» **Problem details**: From the records that follow, return exactly the lines beginning at the one that contains "represent a novelty with" and ending at the one that contains "bodybuilder who went", pictures left out.
··········
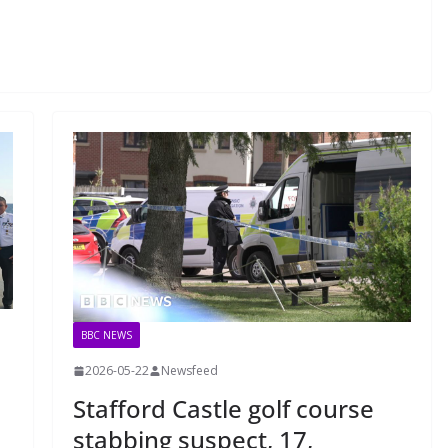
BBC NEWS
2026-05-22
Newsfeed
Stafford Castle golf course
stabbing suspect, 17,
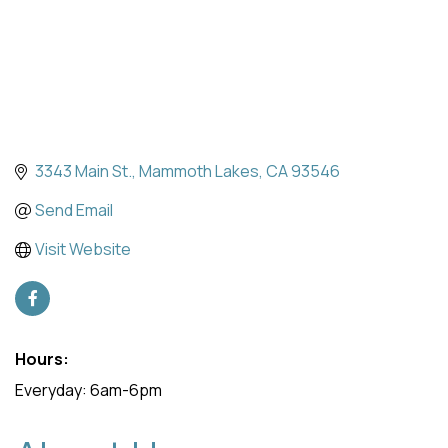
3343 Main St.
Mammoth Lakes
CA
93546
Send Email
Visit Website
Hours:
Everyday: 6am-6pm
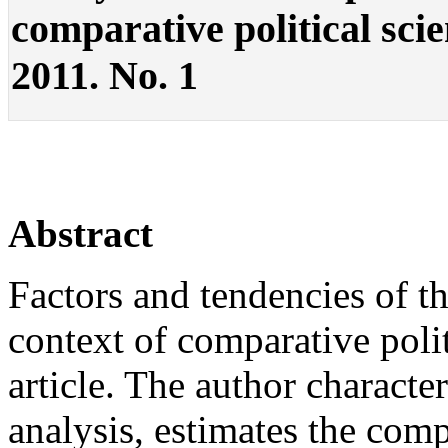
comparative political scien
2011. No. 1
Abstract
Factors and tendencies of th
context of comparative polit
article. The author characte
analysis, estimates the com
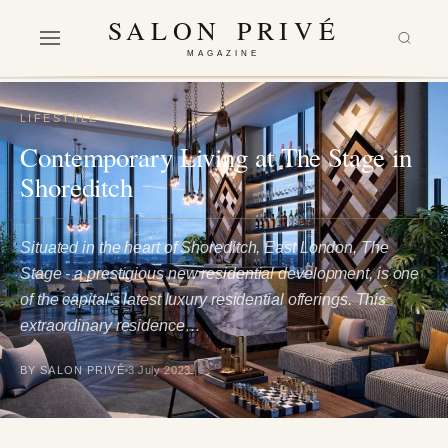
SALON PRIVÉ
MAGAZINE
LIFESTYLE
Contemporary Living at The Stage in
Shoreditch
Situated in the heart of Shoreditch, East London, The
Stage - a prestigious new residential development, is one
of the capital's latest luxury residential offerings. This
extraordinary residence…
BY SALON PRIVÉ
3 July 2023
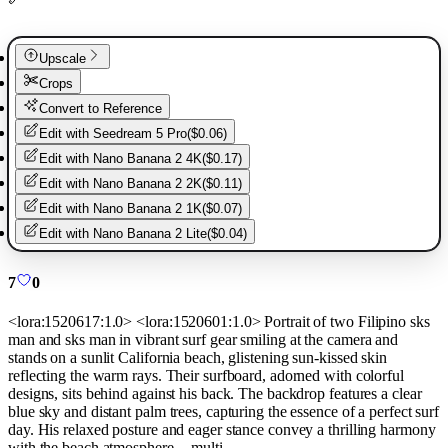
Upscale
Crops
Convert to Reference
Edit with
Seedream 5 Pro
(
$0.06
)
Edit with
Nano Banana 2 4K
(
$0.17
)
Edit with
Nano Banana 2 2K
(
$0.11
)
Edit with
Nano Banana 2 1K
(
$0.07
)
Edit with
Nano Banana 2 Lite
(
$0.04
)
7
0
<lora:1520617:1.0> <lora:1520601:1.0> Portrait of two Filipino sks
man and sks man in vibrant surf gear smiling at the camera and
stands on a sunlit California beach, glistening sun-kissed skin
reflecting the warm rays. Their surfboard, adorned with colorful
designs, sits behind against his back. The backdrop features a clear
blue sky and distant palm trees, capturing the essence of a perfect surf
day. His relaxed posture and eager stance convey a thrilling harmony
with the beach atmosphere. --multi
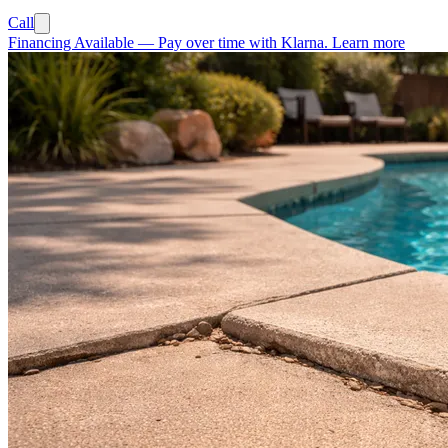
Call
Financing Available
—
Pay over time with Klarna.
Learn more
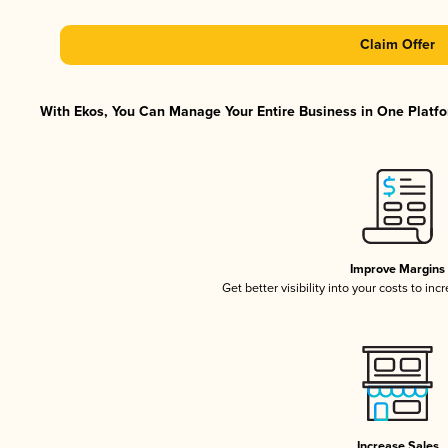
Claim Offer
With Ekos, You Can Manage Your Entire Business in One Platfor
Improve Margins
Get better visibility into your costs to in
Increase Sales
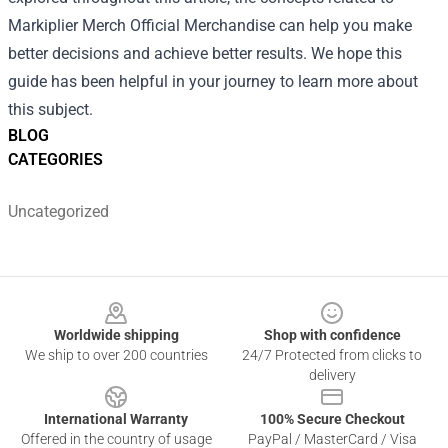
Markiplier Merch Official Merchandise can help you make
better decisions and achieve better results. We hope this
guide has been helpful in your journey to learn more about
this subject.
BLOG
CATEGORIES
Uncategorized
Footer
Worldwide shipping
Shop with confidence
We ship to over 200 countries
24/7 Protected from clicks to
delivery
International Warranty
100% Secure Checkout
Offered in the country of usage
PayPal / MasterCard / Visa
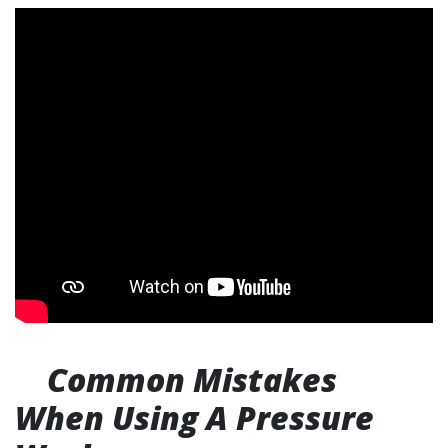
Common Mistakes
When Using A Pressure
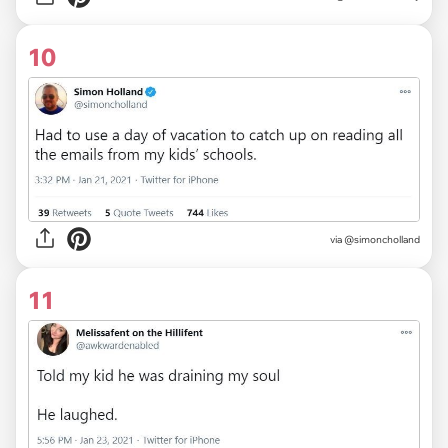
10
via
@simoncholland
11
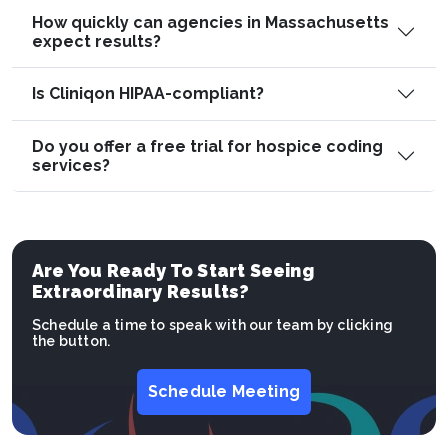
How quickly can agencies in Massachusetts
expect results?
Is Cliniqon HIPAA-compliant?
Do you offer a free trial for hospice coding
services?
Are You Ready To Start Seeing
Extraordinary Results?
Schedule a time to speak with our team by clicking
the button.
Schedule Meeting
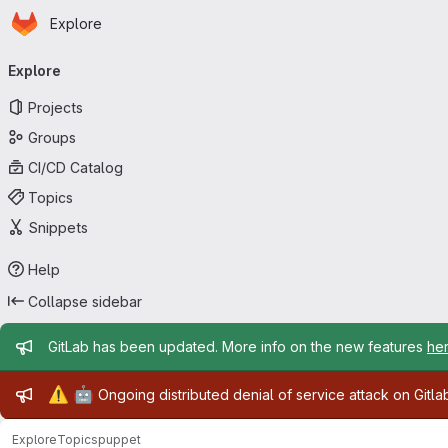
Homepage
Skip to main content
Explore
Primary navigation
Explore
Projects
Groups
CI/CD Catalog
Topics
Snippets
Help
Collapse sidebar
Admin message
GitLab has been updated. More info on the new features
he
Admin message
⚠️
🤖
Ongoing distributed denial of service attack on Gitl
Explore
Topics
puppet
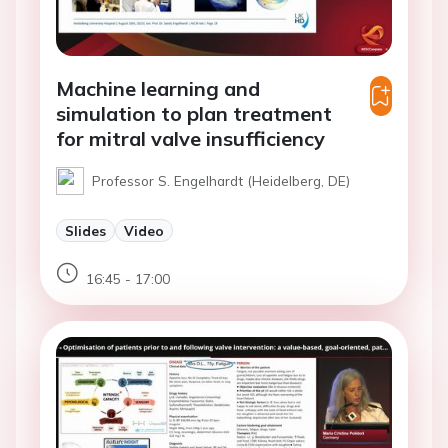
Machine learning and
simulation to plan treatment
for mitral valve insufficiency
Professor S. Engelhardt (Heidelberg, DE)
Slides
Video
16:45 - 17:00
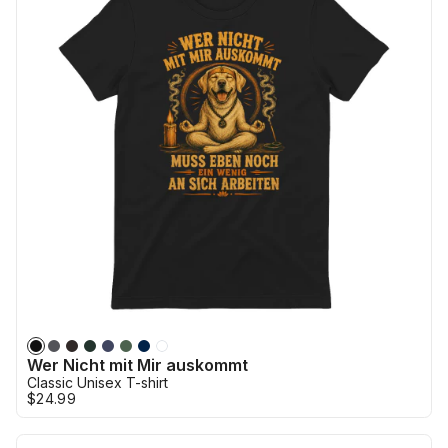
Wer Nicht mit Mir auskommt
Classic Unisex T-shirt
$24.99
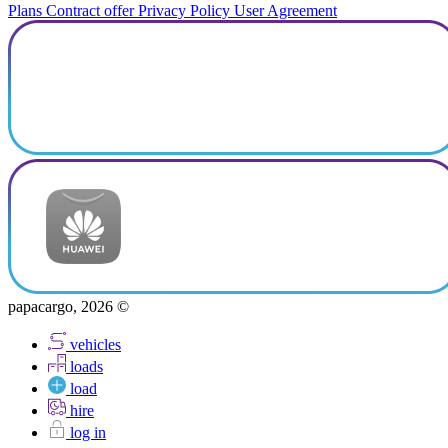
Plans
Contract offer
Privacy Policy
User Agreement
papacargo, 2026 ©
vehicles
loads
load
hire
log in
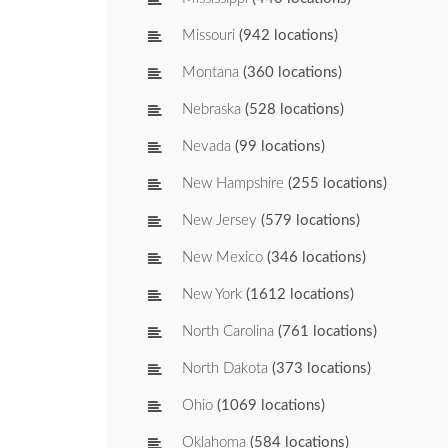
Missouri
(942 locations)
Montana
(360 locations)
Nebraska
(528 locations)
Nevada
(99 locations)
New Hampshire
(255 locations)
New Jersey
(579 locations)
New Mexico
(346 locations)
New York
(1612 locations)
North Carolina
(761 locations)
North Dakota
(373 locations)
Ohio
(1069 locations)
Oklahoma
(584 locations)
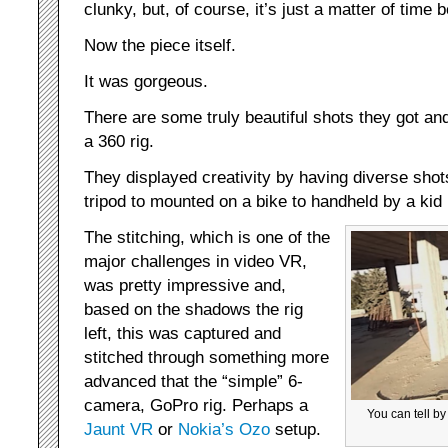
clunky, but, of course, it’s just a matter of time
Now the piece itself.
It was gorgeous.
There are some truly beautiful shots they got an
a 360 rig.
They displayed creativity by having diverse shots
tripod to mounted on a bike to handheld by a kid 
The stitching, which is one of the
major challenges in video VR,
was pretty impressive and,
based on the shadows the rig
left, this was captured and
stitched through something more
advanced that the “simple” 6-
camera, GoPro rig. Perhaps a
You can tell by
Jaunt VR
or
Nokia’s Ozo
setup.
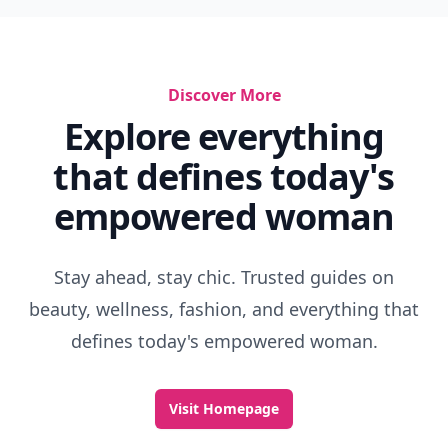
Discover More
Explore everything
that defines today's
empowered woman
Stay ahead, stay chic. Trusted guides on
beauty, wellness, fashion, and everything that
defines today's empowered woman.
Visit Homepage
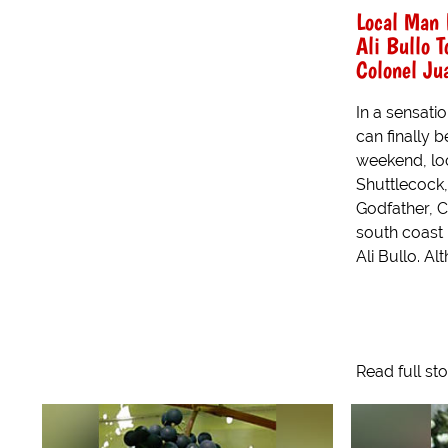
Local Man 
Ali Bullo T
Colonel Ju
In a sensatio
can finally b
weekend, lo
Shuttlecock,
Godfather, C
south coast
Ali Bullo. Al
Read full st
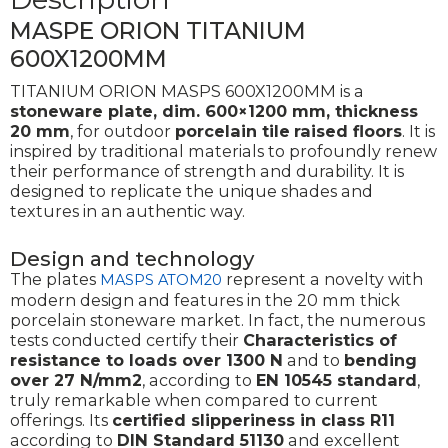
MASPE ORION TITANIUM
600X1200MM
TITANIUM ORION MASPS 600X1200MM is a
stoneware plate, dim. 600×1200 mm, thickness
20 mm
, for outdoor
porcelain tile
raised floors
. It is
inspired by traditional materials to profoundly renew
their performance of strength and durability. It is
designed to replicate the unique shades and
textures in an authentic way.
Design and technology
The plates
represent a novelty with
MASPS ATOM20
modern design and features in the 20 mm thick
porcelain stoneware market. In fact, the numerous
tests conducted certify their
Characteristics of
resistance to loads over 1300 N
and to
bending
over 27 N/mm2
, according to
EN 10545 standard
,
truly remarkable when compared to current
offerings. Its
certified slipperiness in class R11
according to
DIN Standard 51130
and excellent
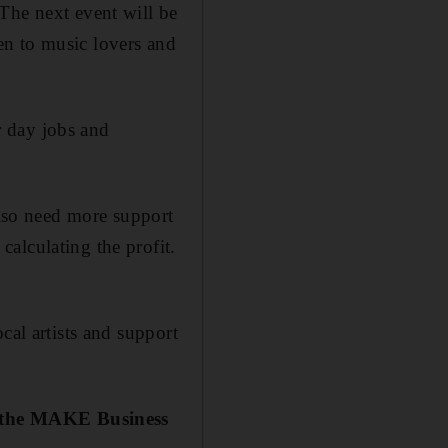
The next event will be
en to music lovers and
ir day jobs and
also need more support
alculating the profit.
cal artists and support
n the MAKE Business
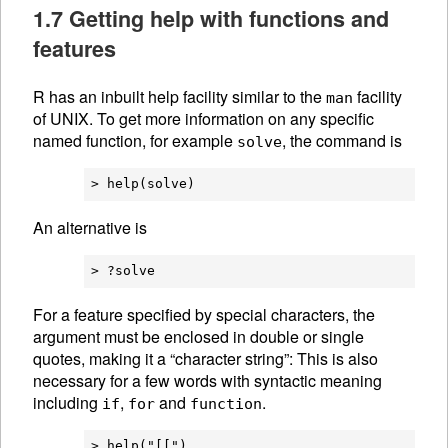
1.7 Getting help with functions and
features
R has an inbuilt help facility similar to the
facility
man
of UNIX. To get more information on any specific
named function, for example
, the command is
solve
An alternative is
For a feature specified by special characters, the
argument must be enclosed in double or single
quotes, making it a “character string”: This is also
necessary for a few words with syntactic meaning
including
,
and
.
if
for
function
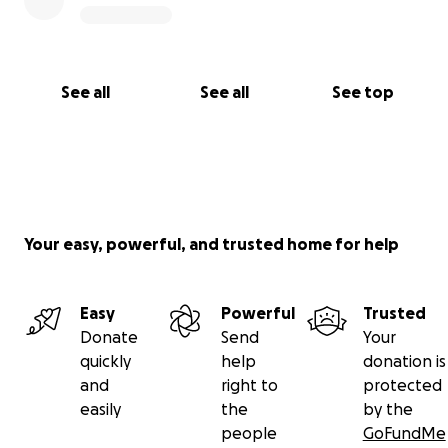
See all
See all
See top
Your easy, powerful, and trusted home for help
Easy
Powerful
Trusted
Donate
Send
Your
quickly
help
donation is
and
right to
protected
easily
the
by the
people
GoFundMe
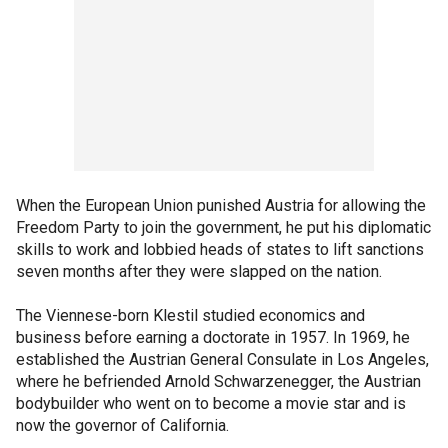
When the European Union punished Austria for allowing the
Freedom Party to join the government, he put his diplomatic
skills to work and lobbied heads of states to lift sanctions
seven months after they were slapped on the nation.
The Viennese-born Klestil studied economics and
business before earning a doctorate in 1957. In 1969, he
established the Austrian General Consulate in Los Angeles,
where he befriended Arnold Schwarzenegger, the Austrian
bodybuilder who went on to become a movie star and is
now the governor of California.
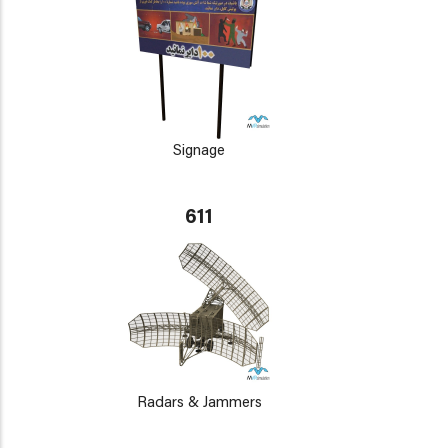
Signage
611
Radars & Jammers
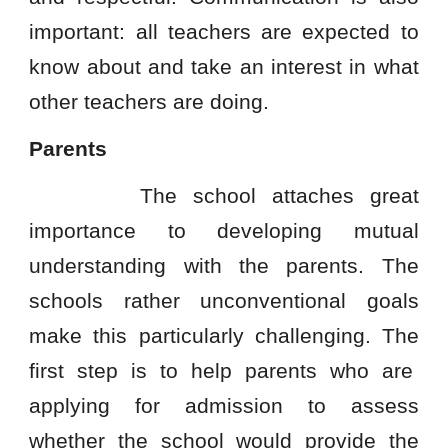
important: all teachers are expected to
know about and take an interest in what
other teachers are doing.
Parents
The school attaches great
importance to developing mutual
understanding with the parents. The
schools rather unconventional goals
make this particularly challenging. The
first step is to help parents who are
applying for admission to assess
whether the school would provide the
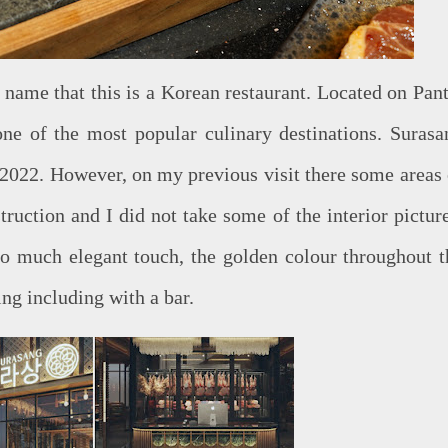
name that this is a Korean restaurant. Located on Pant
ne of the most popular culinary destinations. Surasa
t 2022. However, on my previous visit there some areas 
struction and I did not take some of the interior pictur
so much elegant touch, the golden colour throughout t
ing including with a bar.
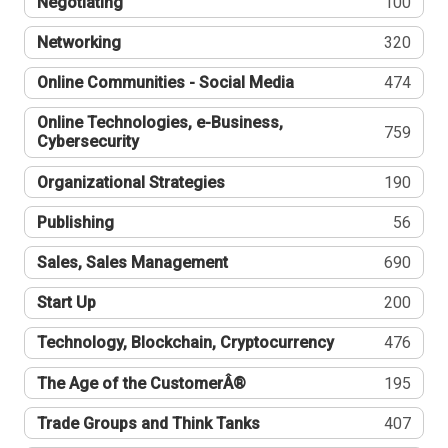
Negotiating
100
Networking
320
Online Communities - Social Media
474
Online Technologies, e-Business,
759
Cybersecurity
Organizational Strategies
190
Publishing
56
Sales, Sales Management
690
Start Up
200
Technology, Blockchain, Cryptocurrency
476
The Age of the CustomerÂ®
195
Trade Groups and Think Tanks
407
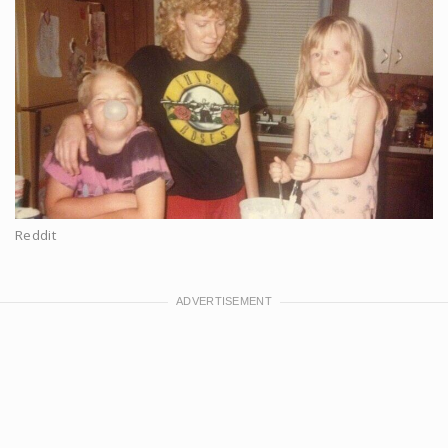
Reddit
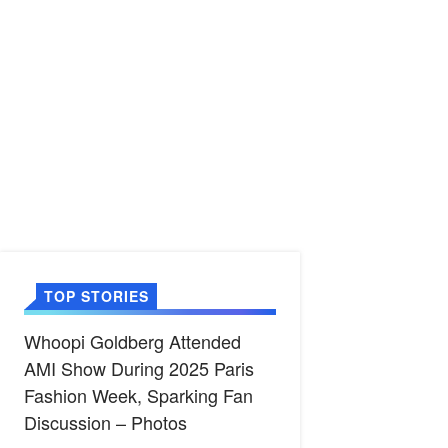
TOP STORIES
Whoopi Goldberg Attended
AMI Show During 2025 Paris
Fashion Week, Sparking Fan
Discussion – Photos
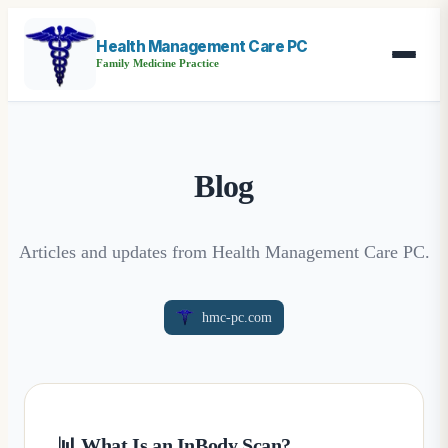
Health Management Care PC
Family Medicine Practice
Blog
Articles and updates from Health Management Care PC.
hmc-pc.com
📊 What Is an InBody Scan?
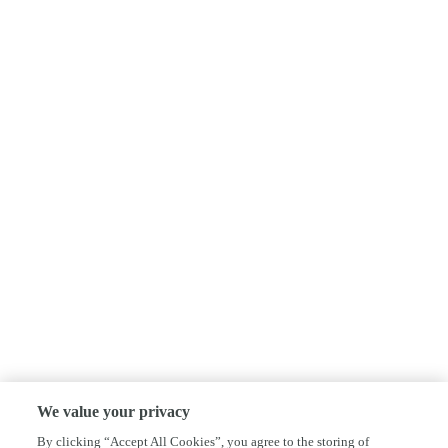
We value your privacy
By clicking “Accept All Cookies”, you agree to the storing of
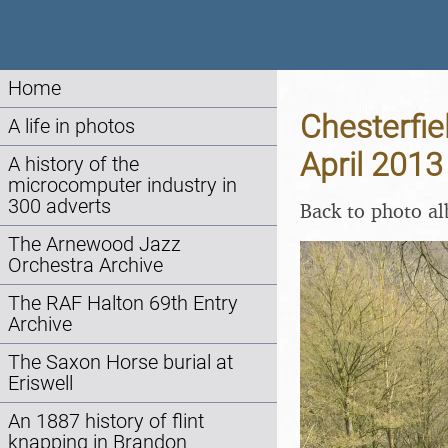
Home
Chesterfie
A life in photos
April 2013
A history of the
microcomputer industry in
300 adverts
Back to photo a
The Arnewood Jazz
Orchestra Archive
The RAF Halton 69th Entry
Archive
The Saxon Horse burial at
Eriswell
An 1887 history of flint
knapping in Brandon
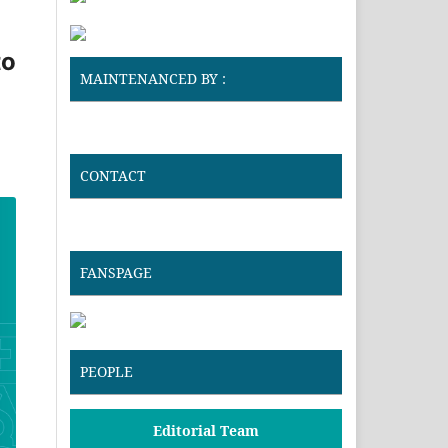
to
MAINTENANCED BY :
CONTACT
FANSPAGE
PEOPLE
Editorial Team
··········
» **Response area**:
represent a novelty with
MASPS ATOM20
modern design and features in the 20 mm thick
porcelain stoneware market. In fact, the numerous
tests conducted certify their
Characteristics of
resistance to loads over 1300 N
and to
bending
over 27 N/mm2
, according to
EN 10545 standard
,
truly remarkable when compared to current
offerings. Its
certified slipperiness in class R11
according to
DIN Standard 51130
and excellent
The next event will be
en to music lovers and
ir day jobs and
also need more support
alculating the profit.
cal artists and support
n the MAKE Business
1.7 Getting help with functions and
features
R has an inbuilt help facility similar to the
facility
man
of UNIX. To get more information on any specific
named function, for example
, the command is
solve
An alternative is
For a feature specified by special characters, the
argument must be enclosed in double or single
quotes, making it a “character string”: This is also
necessary for a few words with syntactic meaning
including
,
and
.
if
for
function
See all
See all
See top
Your easy, powerful, and trusted home for help
Easy
Powerful
Trusted
Donate
Send
Your
quickly
help
donation is
and
right to
protected
easily
the
by the
people
GoFundMe
When the European Union punished Austria for allowing the
Freedom Party to join the government, he put his diplomatic
skills to work and lobbied heads of states to lift sanctions
seven months after they were slapped on the nation.
The Viennese-born Klestil studied economics and
business before earning a doctorate in 1957. In 1969, he
established the Austrian General Consulate in Los Angeles,
where he befriended Arnold Schwarzenegger, the Austrian
bodybuilder who went on to become a movie star and is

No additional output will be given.